__Required work__: Would you please transcribe, exactly as written, the lines of the entries below starting at the one that holds "229 stations" and ending at the one that holds "Institutt For Luftforskning", both included?

Records from a data collection:
────────────────

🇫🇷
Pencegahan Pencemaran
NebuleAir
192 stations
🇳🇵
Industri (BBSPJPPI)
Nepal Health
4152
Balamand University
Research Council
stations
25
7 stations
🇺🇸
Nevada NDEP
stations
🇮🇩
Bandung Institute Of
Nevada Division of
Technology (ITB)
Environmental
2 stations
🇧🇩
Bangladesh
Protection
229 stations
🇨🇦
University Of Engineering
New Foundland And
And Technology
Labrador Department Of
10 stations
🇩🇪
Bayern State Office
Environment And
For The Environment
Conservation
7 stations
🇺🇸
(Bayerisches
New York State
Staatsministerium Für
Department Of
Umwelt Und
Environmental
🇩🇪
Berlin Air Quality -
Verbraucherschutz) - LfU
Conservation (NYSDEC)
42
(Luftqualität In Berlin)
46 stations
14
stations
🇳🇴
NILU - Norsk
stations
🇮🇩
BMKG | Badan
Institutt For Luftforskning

────────────────

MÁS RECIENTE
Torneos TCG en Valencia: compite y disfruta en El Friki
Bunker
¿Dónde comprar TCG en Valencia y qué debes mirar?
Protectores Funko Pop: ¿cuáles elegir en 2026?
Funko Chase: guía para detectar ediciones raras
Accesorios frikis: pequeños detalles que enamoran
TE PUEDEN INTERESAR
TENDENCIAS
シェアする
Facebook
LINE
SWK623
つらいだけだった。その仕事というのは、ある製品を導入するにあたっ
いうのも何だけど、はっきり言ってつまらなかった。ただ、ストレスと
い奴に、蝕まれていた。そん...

────────────────

__Reply to the task__:
229 stations
🇨🇦
University Of Engineering
New Foundland And
And Technology
Labrador Department Of
10 stations
🇩🇪
Bayern State Office
Environment And
For The Environment
Conservation
7 stations
🇺🇸
(Bayerisches
New York State
Staatsministerium Für
Department Of
Umwelt Und
Environmental
🇩🇪
Berlin Air Quality -
Verbraucherschutz) - LfU
Conservation (NYSDEC)
42
(Luftqualität In Berlin)
46 stations
14
stations
🇳🇴
NILU - Norsk
stations
🇮🇩
BMKG | Badan
Institutt For Luftforskning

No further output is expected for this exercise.